Spatial object priors relying on local objects enables a spatio-temporal localization of unseen actions. However, local objects do not tell the whole story. When a person performs an action, this is typically happens in a suitable context. Think about someone
playing tennis. While the tennis racket provides a relevant cue about the action and its location, surrounding objects from context, such as tennis court and tennis net, further enforce the action likelihood. Here, we add three additional object priors to integrate knowledge from global objects for unseen action classification and localization. We start from the common word embedding setup for semantic matching, which we extend with three simple priors that make for effective unseen action matching with global objects. Lastly, we outline how to integrate the semantic and spatial object priors for unseen actions. Figure
2 illustrates our proposal.
4.2 Priors for Ambiguity, Discrimination, and Naming
Similar to the common word embedding setup, for a video
\(v \in {\mathcal {V}}\), we seek to obtain a score for action
\(a \in {\mathcal {A}}\) using a set of global objects
\({\mathcal {G}}\). Global objects generally come from deep networks (Mettes et al.

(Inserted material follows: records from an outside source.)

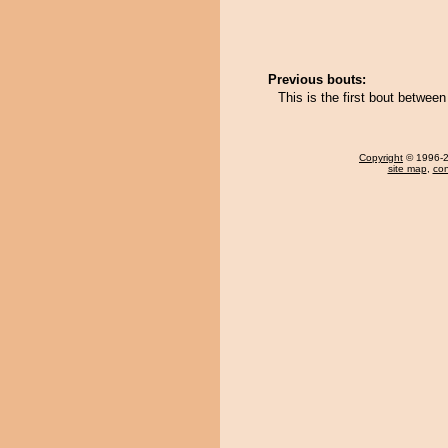
Previous bouts:
This is the first bout betwe
Copyright
© 1996-20
site map
,
con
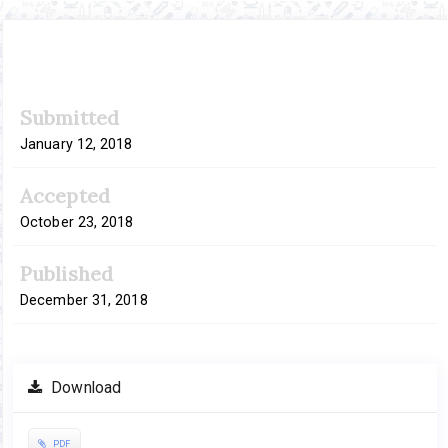
Article
Submitted
Sidebar
January 12, 2018
Accepted
October 23, 2018
Published
December 31, 2018
Download
PDF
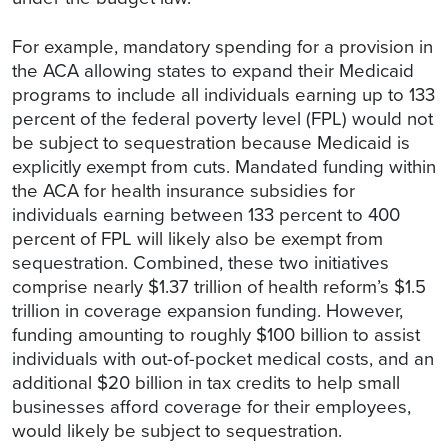
For example, mandatory spending for a provision in
the ACA allowing states to expand their Medicaid
programs to include all individuals earning up to 133
percent of the federal poverty level (FPL) would not
be subject to sequestration because Medicaid is
explicitly exempt from cuts. Mandated funding within
the ACA for health insurance subsidies for
individuals earning between 133 percent to 400
percent of FPL will likely also be exempt from
sequestration. Combined, these two initiatives
comprise nearly $1.37 trillion of health reform’s $1.5
trillion in coverage expansion funding. However,
funding amounting to roughly $100 billion to assist
individuals with out-of-pocket medical costs, and an
additional $20 billion in tax credits to help small
businesses afford coverage for their employees,
would likely be subject to sequestration.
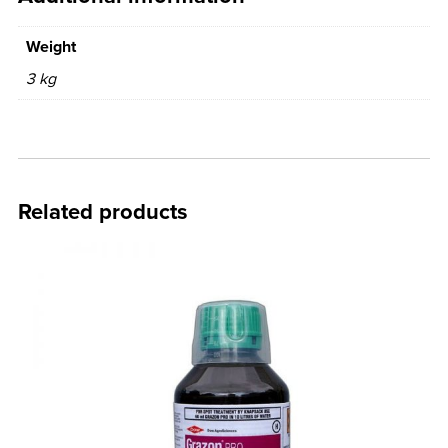
Weight
3 kg
Related products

2020) pre-trained on large-scale object datasets (Deng et al.
2009). We build upon current semantic matching approaches by providing three simple priors that deal with semantic ambiguity, non-discriminative objects, and object naming.
Object prior IV (semantic ambiguity prior) A zero-shot likelihood estimation of action a in video v benefits from minimal semantic ambiguity between a and global objects \({\mathcal {G}}\).
The score of a target action depends on the semantic relations to source objects. However, semantic relations can be ambiguous, since words can have multiple meanings depending on the context. For example for the action
kicking, an object such as
tie is deemed highly relevant, because one of its meanings is a draw in a football match (Mettes and Snoek
2017). However, a
tie can also denote an entirely different object, namely a
necktie. Such semantic ambiguity may lead to the selection of irrelevant objects for an action.
To combat semantic ambiguity in the selection of objects, we consider two properties of object coherence across languages (Malt
1995). First, most object categories are common across different languages. Second, the formation of some categories can nevertheless differ among languages. We leverage these two properties of object coherence across languages by introducing a multi-lingual semantic similarity. For computing multi-lingual semantic representations of words at a large-scale, we are empowered by recent advances in the word embedding literature, where embedding models have been trained and made publicly available for many languages (Grave et al.
2018). In a multi-lingual setting, let
L denote the total number of languages to use. Furthermore, let
\(\tau _{l}(g)\) denote the translator for language
\(l \in L\) applied to object
g. Multi-lingual unseen action classification can then be done by simply updating the semantic matching function to:
$$\begin{aligned} \varPsi _L(g, a) = \frac{1}{L} \sum _{l=1}^{L} \cos (\phi _l(\tau _{l}(g)), \phi _l(\tau _{l}(a))), \end{aligned}$$
(12)
where
\(\phi _l\) denotes the semantic word embedding of language
l. The multi-lingual semantic similarity states that for a high semantic match between object and action, the pair should be of a high similarity across languages. In this manner, accidental high similarity due to semantic ambiguity can be addressed, as this phenomenon is factored out over languages.
Object prior V (object discrmination prior) A zero-shot likelihood estimation of action a in video v benefits from knowledge about which objects in \({\mathcal {G}}\) are suitable for action discrimination.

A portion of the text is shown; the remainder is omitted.